For a short while, I was fortunate to have been a Minister in the Ministry of Agriculture, Fisheries and Food. On occasions too numerous to mention, Ministers made speeches about the need to reform the CAP. Of course, some Members represent fringe agricultural areas and their constituents need to be protected, but there is almost total unanimity in this House on the need for that reform. We were always being told that we should not worry: enlargement would make everything all right, because the current CAP system would not be able to cope when Poland, Hungary and the other countries joined the European Union. Many of us went along with that and hoped that the process would change on enlargement.
In his reply, will the Minister tell us what the impact of the shabby deal between France and Germany has been? To most of us, it appeared to be a disgusting attempt to stitch up reforms to the CAP. In the halcyon days when it was permissible for the Conservative party to have a close relationship with the Christian Democrats in Germany, I made a fraternal visit to the Christian Social Union in Bavaria. Franz Josef Strauss, who led the CSU, told us that Germany had been bribing its farmers for their votes for generations and did not intend to stop.
I understand that Germany and France want to continue to bribe their farmers for their votes, but that policy is costing people dear, and not only in this country. On the "Any Questions programme last weekend, the Secretary of State for Trade and Industry said that the CAP cost a family in the United Kingdom about ÿ16 a week. If the CAP was a cost only to us, we could make our own judgment about it. However, it costs the poorest of the poor very dear.
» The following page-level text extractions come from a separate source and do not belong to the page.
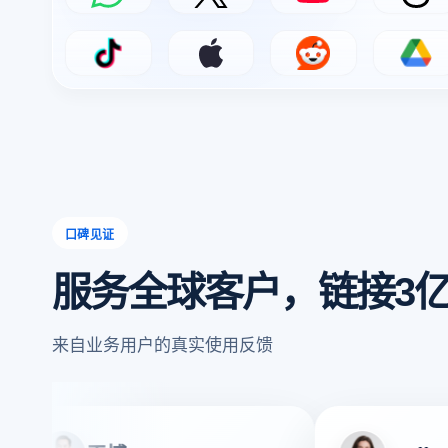
WhatsApp
X
YouTube
Thre
TikTok Ads
Apple Search Ads
Reddit Ads
Goog
口碑见证
服务全球客户，链接3
来自业务用户的真实使用反馈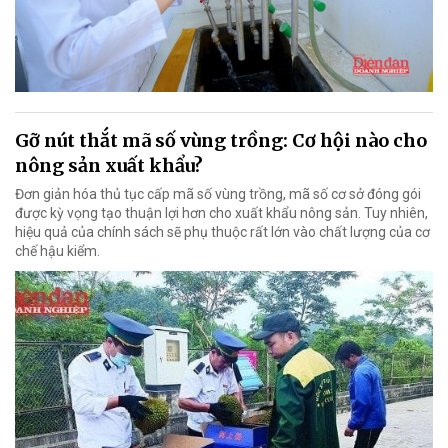
Gỡ nút thắt mã số vùng trồng: Cơ hội nào cho
nông sản xuất khẩu?
Đơn giản hóa thủ tục cấp mã số vùng trồng, mã số cơ sở đóng gói
được kỳ vọng tạo thuận lợi hơn cho xuất khẩu nông sản. Tuy nhiên,
hiệu quả của chính sách sẽ phụ thuộc rất lớn vào chất lượng của cơ
chế hậu kiểm.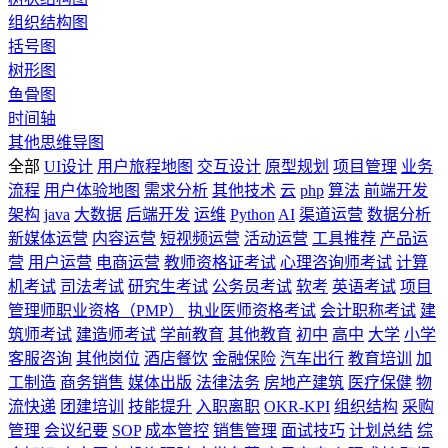
组织结构图
括号图
树形图
鱼骨图
时间轴
其他思维导图
全部
UI设计
用户旅程地图
交互设计
原型规划
项目管理
业务
流程
用户体验地图
需求分析
其他技术
云
php
算法
前端开发
架构
java
大数据
后端开发
运维
Python
AI
渠道运营
数据分析
新媒体运营
内容运营
短视频运营
活动运营
工具推荐
产品运
营
用户运营
电商运营
教师资格证考试
心理咨询师考试
计算
机考试
司法考试
研究生考试
公务员考试
软考
英语考试
项目
管理师职业资格（PMP）
执业医师资格考试
会计职称考试
建
筑师考试
建造师考试
学前教育
其他教育
初中
高中
大学
小学
客服咨询
其他岗位
酒店餐饮
金融保险
汽车出行
教育培训
加
工制造
商务销售
媒体出版
法律法务
房地产建筑
医疗保健
物
流快递
团建培训
技能提升
入职离职
OKR-KPI
组织结构
采购
管理
会议纪要
SOP
成本管控
销售管理
面试技巧
计划总结
综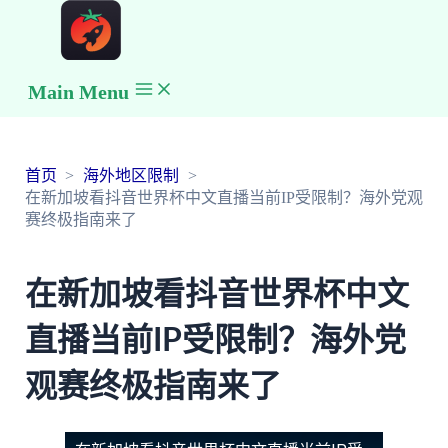
Main Menu
首页
海外地区限制
在新加坡看抖音世界杯中文直播当前IP受限制？海外党观
赛终极指南来了
在新加坡看抖音世界杯中文
直播当前IP受限制？海外党
观赛终极指南来了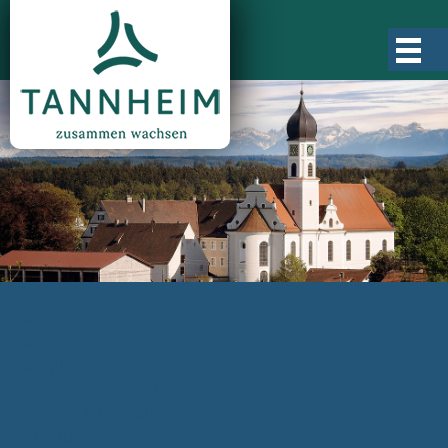
Gemeinde Tannheim
Ortsgeschichte
Ortsteile
Ortsplan
Zahlen, Daten, Fakten
Rathaus & Verwaltung
Aktuelles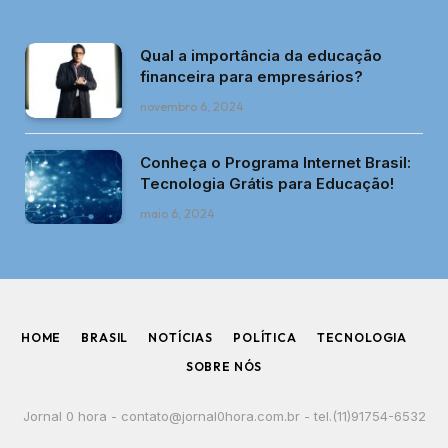
Qual a importância da educação
financeira para empresários?
novembro 6, 2024
Conheça o Programa Internet Brasil:
Tecnologia Grátis para Educação!
maio 6, 2024
HOME
BRASIL
NOTÍCIAS
POLÍTICA
TECNOLOGIA
SOBRE NÓS
Jornal 0 hora -
contato@jornal0hora.com.br
- tel.(11)91754-6532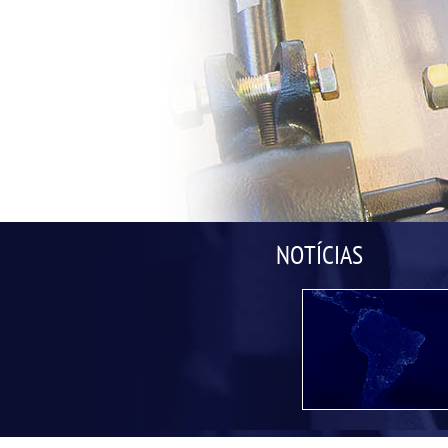
NOTÍCIAS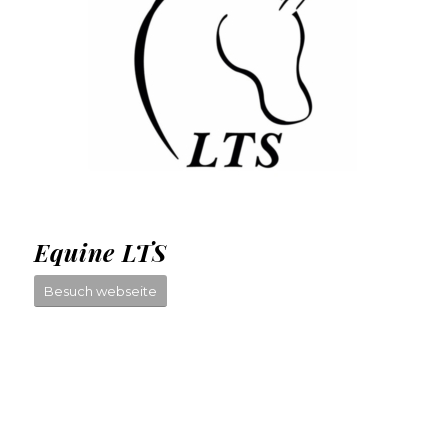
Equine LTS
Besuch webseite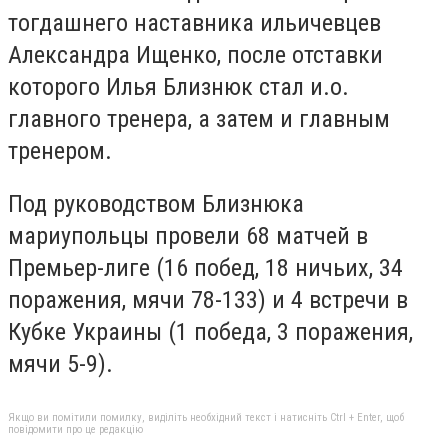
тогдашнего наставника ильичевцев
Александра Ищенко, после отставки
которого Илья Близнюк стал и.о.
главного тренера, а затем и главным
тренером.
Под руководством Близнюка
мариупольцы провели 68 матчей в
Премьер-лиге (16 побед, 18 ничьих, 34
поражения, мячи 78-133) и 4 встречи в
Кубке Украины (1 победа, 3 поражения,
мячи 5-9).
Якщо ви помітили помилку, виділіть необхідний текст і натисніть Ctrl + Enter, щоб
повідомити про це редакцію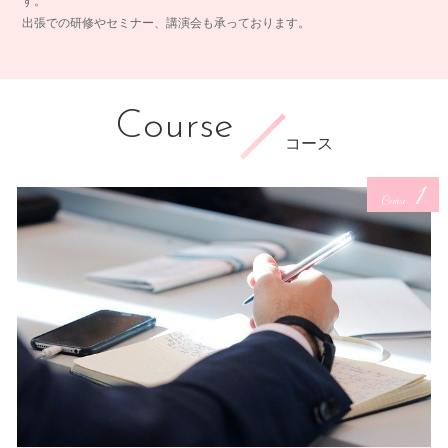
す。
出張での研修やセミナー、講演会も承っております。
Course
コース
1
Course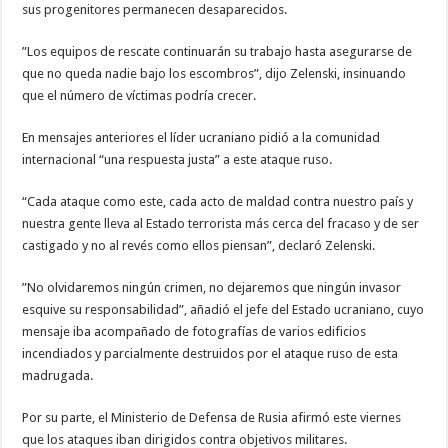
sus progenitores permanecen desaparecidos.
”Los equipos de rescate continuarán su trabajo hasta asegurarse de
que no queda nadie bajo los escombros”, dijo Zelenski, insinuando
que el número de víctimas podría crecer.
En mensajes anteriores el líder ucraniano pidió a la comunidad
internacional “una respuesta justa” a este ataque ruso.
“Cada ataque como este, cada acto de maldad contra nuestro país y
nuestra gente lleva al Estado terrorista más cerca del fracaso y de ser
castigado y no al revés como ellos piensan”, declaró Zelenski.
”No olvidaremos ningún crimen, no dejaremos que ningún invasor
esquive su responsabilidad”, añadió el jefe del Estado ucraniano, cuyo
mensaje iba acompañado de fotografías de varios edificios
incendiados y parcialmente destruidos por el ataque ruso de esta
madrugada.
Por su parte, el Ministerio de Defensa de Rusia afirmó este viernes
que los ataques iban dirigidos contra objetivos militares.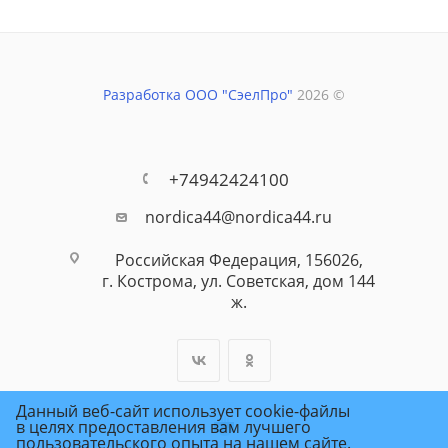
Разработка ООО "СэелПро"
2026 ©
+74942424100
nordica44@nordica44.ru
Российская Федерация, 156026,
г. Кострома, ул. Советская, дом 144
ж.
Данный веб-сайт использует cookie-файлы
в целях предоставления вам лучшего
пользовательского опыта на нашем сайте.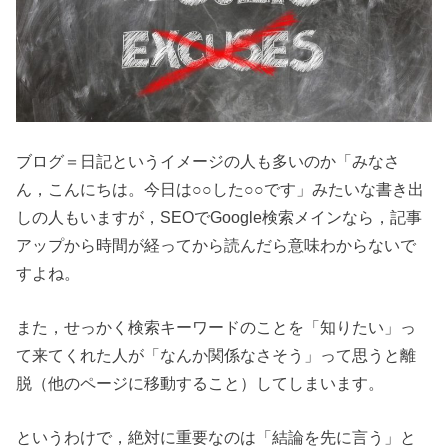
ブログ＝日記というイメージの人も多いのか「みなさ
ん，こんにちは。今日は○○した○○です」みたいな書き出
しの人もいますが，SEOでGoogle検索メインなら，記事
アップから時間が経ってから読んだら意味わからないで
すよね。
また，せっかく検索キーワードのことを「知りたい」っ
て来てくれた人が「なんか関係なさそう」って思うと離
脱（他のページに移動すること）してしまいます。
というわけで，絶対に重要なのは「結論を先に言う」と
In no way can we meet the millennium development targets of taking people out of poverty if that wholly unfair system is allowed to continue. The economies of many countries are based on agricultural production and the need to ensure that more of their agricultural produce can enter European and other developed markets.
I was fortunate enough to be Chairman of the Select Committee that visited Ghana and Nigeria earlier this year. They face not only the difficulty of exporting cocoa at a fair trade price into Europe, but the effect of dumping. Supermarkets in Ghana are full of tomato paste dumped from Italy, but Ghanaian farmers cannot sell their tomatoes on street corners. Three Secretaries of State—for the Department for International Development, the Department for Environment, Food and Rural Affairs and the Department of Trade and Industry—wrote an excellent letter that appeared in The Independent on Sunday. That newspaper is a good one, but there is a limit to how much one can cope with on a Sunday, so I hope that the Minister will arrange for the letter to be copied to every hon. Member in the House. I suspect that no Member would disagree with it.
We cannot keep having this conversation among ourselves, however. It is nice and friendly, gives us all a warm glow, and we go away saying that we all want to reform the CAP, but we must move on, as must non-governmental organisations such as the Catholic Fund for Overseas Development. CAFOD must persuade the Catholic Church and Catholic NGOs in other European countries that they should lobby their Governments. Christian Aid should do likewise with the Protestant churches in Germany, France and elsewhere.
We must work out how to engage with parliamentarians in other member states, from whom we have become almost totally divorced. Members of the European Parliament have this discussion in debates in the European Parliament, but MPs do not. The International Development Committee managed to find its equivalent in every EU member state, and under each presidency the chairmen of those groups at least have a meeting. That is a slow and basic start, but it is a step forward. Parliament needs to develop mechanisms for expressing our views to colleagues elsewhere in Europe, otherwise this discussion that we have among ourselves will continue this year, next year and beyond.
We need to ensure that parliamentary colleagues in France, Germany and other member states recognise that we are appalled at the stitch-up that their countries are trying to perpetrate, not only against the consumers of Europe, but more importantly against the poor of the world. If we do not start to take that action, all the talk at Johannesburg and at other meetings about reducing the number of people who live in poverty will be for nothing. I must say to NGOs in this country that it is no good continually berating us. They are pushing at an open door and instead must help us to persuade Parliaments in other parts of the EU that the time for the reform of the CAP is long past, but it must happen now. As the right hon. Gentleman said, consumers will have lower prices, member states will pay fewer subsidies, but most importantly, developing countries will have a level playing field, and we can take more people out of poverty.